La première apparition publique après sa réélection du président
algérien Abdelaziz Bouteflika, qui a prêté serment en fauteuil roulant
et d’une voix hésitante, a relancé le débat sur sa capacité à diriger le
pays.
Une partie de la presse algérienne manifestait mardi des inquiétudes à
l’orée de ce quatrième quinquennat, à l’image du quotidien El Watan qui
titrait "Un saut dans l’inconnu" en expliquant que les "fastes et les
artifices" de la cérémonie n’avaient "pu dissimuler l’extrême faiblesse
physique" du chef de l’Etat.
M. Bouteflika, 77 ans, a été victime il y a un an d’un AVC qui a nécessité près de trois mois d’hospitalisation à Paris.
Mais les séquelles de l’attaque ne semblent pas s’estomper, malgré les
assurances d’un entourage qui répète que la santé du président
s’améliore "de jour en jour" et qu’il jouit de toutes ses capacités
intellectuelles.
Le quotidien El Khabar rappelle que la cérémonie de prestation de
serment, procédure incontournable prévue par la Constitution, a été
conçue pour démontrer que M. Bouteflika "+gère le pays avec ses sa tête
et non ses pieds+", selon l’expression de l’un des proches ayant fait
campagne en son nom, le ministre de l’Industrie Amara Benyounès.
Mais, juge le journal, le chef de l’Etat "a fourni la preuve de son incapacité à assurer ses missions".
Nombre de journaux mettaient en exergue l’incapacité de M. Bouteflika à
lire le discours de dix pages qui a été distribué à la presse.
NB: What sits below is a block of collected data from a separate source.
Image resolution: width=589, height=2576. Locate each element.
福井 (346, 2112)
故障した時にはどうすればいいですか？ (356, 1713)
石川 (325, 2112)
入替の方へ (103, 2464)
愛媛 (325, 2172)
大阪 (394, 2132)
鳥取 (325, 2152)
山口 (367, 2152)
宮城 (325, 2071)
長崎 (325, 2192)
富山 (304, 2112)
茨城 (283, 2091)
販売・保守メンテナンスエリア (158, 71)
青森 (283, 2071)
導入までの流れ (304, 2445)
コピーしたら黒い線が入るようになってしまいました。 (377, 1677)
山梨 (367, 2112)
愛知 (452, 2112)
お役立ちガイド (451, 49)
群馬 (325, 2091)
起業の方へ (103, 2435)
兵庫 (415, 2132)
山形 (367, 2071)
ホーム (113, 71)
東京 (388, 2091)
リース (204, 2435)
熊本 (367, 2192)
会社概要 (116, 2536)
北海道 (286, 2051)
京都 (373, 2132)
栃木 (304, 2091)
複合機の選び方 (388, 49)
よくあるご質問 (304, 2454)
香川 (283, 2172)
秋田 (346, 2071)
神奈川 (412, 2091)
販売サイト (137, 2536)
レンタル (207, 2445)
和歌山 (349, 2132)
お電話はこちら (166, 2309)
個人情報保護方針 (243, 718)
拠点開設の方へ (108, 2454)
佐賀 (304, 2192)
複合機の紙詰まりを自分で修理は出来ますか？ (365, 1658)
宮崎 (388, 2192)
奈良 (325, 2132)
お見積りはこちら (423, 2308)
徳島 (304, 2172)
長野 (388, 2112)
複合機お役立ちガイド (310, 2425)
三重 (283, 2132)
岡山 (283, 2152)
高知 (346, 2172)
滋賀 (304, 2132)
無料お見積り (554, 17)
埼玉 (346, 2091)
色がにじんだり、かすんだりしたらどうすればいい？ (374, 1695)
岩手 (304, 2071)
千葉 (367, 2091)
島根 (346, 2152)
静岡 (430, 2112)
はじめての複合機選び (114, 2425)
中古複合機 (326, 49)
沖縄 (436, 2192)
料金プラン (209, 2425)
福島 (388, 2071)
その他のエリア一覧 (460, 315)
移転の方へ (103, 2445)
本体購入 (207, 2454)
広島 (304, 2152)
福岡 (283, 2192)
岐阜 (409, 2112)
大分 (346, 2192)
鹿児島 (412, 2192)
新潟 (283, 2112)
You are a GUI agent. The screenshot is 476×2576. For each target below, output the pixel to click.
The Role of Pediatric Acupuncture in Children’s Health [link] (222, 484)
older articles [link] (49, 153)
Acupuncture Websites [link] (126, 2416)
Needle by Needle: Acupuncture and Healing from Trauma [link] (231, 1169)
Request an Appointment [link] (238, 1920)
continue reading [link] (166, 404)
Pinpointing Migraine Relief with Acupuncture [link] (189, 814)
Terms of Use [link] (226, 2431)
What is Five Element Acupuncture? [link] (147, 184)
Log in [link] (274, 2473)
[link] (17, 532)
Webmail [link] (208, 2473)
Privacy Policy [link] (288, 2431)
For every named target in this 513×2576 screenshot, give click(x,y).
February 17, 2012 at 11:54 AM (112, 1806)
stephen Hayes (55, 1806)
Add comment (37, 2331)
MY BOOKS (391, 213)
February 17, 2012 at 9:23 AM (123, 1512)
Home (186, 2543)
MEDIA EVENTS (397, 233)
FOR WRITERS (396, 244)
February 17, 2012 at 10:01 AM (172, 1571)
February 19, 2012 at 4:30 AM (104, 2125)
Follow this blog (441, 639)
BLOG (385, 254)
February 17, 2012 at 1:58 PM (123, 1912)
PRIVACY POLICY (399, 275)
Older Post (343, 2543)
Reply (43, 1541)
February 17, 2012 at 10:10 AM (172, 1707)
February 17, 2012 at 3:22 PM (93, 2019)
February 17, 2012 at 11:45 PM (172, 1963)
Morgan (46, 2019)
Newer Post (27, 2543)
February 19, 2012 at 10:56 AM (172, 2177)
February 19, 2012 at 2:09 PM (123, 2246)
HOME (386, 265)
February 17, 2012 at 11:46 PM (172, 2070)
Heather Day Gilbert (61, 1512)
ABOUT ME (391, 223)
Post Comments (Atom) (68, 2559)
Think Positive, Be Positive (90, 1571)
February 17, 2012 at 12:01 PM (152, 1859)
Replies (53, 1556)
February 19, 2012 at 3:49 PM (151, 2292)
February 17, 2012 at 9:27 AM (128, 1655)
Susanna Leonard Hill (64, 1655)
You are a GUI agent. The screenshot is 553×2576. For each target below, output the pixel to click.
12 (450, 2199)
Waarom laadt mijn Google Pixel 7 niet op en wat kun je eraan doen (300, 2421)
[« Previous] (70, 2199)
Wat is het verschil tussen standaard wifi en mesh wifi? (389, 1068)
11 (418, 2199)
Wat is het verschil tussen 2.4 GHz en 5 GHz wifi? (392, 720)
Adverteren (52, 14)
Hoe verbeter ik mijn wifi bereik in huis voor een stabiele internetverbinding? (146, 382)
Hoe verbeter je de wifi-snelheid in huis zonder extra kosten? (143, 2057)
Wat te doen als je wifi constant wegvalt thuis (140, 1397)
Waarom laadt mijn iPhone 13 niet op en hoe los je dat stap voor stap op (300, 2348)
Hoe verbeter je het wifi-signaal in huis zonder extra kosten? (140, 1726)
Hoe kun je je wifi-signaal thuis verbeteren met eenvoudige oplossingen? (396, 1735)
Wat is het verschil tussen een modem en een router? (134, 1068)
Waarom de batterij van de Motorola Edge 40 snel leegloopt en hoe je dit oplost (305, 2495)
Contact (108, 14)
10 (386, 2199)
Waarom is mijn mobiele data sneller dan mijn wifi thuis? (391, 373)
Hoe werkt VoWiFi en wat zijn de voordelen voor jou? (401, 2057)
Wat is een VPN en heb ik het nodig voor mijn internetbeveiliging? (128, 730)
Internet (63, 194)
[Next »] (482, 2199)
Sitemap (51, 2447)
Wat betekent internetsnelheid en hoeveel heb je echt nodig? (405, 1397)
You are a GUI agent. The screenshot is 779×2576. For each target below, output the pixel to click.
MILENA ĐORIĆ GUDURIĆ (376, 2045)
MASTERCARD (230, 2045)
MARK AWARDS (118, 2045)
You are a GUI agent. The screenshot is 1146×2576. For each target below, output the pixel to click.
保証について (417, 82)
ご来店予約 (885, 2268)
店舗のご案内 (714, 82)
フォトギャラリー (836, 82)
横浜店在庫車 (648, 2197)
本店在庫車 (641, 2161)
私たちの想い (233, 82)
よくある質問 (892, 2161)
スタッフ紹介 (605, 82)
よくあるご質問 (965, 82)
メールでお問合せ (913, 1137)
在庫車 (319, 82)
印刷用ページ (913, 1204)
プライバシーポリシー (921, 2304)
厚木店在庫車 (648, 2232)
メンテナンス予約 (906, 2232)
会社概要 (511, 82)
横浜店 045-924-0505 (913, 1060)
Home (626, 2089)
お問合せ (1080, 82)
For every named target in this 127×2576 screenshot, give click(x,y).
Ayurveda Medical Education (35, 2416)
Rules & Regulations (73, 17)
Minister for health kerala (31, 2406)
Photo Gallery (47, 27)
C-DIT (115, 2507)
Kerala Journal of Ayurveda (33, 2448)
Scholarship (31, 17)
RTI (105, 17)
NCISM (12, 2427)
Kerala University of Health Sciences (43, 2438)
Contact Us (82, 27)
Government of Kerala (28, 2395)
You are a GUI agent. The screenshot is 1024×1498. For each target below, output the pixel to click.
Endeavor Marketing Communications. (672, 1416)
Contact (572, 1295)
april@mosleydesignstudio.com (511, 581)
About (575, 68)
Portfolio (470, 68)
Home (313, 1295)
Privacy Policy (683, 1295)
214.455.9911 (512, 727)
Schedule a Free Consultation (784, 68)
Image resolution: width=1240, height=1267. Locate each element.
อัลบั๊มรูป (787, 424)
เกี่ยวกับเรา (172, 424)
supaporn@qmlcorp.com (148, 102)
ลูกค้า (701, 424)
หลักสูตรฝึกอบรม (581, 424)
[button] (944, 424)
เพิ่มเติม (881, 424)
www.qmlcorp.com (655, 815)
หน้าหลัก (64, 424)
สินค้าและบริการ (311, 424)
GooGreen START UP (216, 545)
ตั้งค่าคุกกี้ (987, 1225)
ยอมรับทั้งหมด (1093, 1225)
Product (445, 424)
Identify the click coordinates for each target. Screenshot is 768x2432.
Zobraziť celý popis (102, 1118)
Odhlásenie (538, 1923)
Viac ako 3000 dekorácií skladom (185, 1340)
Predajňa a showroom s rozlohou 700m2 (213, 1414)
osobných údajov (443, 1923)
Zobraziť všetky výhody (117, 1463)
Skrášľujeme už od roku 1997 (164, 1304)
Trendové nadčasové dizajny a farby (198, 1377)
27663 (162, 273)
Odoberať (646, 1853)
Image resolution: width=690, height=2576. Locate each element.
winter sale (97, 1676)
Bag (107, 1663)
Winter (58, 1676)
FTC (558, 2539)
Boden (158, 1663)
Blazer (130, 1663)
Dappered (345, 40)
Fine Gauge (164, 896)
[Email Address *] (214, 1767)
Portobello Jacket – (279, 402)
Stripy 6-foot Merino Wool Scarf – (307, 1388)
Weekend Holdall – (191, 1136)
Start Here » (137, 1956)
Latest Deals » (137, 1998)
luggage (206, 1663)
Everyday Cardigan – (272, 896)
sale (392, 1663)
Lundi, assis dans un fauteuil roulant et la main droite sur le Coran,
M. Bouteflika a répété d’une voix faible un texte en arabe de 94 mots lu
par le président de la Cour suprême, Slimane Boudi. Puis il a commencé à
lire son discours, avant de s’interrompre au bout d’une seule page, le
souffle court.
Il a ensuite entamé son nouveau quinquennat par la nomination
d’Abdelmalek Sellal, un de ses soutiens les plus fidèles, au poste de
Premier ministre, qu’il avait abandonné en mars pour diriger la campagne
du président.
El Khabar faisait sa manchette sur ce "discours inachevé", dans lequel
M. Bouteflika évoquait ses engagements pour son nouveau mandat.
Le journal Liberté évoquait une "cérémonie expéditive" et relevait aussi
que M. Bouteflika n’avait "lu que le préambule de son discours" et
confondu "+scrutin+ et +référendum+".
"La prestation d’hier nous a ramenés, une fois de plus, à la question
têtue de la capacité du président à assumer réellement sa charge",
analysait Le Quotidien d’Oran.
"Le régime peut affirmer que tout est en ordre, le débat médical
continue avec ses prolongements politiques", écrivait encore le journal.
El Watan comparait la prestation de serment de lundi à un grand oral où
M. Bouteflika, "handicapé par la maladie" et "contraint de puiser dans
ses maigres ressources" a été finalement "recalé".
"Les Algériens qui ont suivi à la télévision ce moment tragicomique
avaient mal pour l’Algérie en voyant ces images peu rassurantes sur
l’état de santé de Bouteflika, qui présidera aux destinées du pays
pendant les cinq prochaines années", notait El Watan.
Interrogé par l’AFP, le politologue Rachid Grim a déclaré avoir vu "un président qui souffre vraiment".
"Il a mené à bien ce que la Constitution l’oblige à faire mais il n’en
est pas sorti grandi", poursuit M. Grim, en avouant "un sentiment de
gêne".
De son côté, le mouvement d’opposition Barakat a annoncé avoir envoyé un
courrier au Conseil constitutionnel pour demander une procédure
d’empêchement du président.
L’article 88 de la Constitution dispose en effet qu’en cas de "maladie
grave et durable", le Conseil constitutionnel peut proposer à
l’unanimité au "Parlement de déclarer l’état d’empêchement".
La demande de Barakat s’appuie sur les images de la prestation de
serment montrant que le président "n’a pas pu lire tout son texte et
s’est contenté d’un paragraphe sur les 29 du discours", a déclaré une
responsable du mouvement, Amina Bouraoui.